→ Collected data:

# # # #

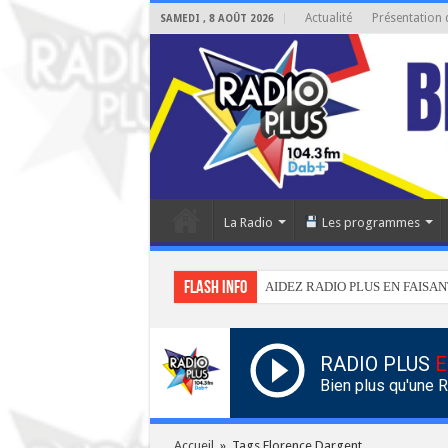
Actualité
Présentation 
SAMEDI , 8 AOÛT 2026
La Radio
Les programmes
Flash info
AIDEZ RADIO PLUS EN FAISAN
RADIO PLUS
E
Bien plus qu'une 
Accueil
»
Tags Florence Dargent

# # # #

→ Task objective:
Would you write out each entry word for word and omit the images?

→ Exercise result:
Actualité
Présentation 
SAMEDI , 8 AOÛT 2026
La Radio
Les programmes
Flash info
AIDEZ RADIO PLUS EN FAISAN
RADIO PLUS
E
Bien plus qu'une 
Accueil
»
Tags Florence Dargent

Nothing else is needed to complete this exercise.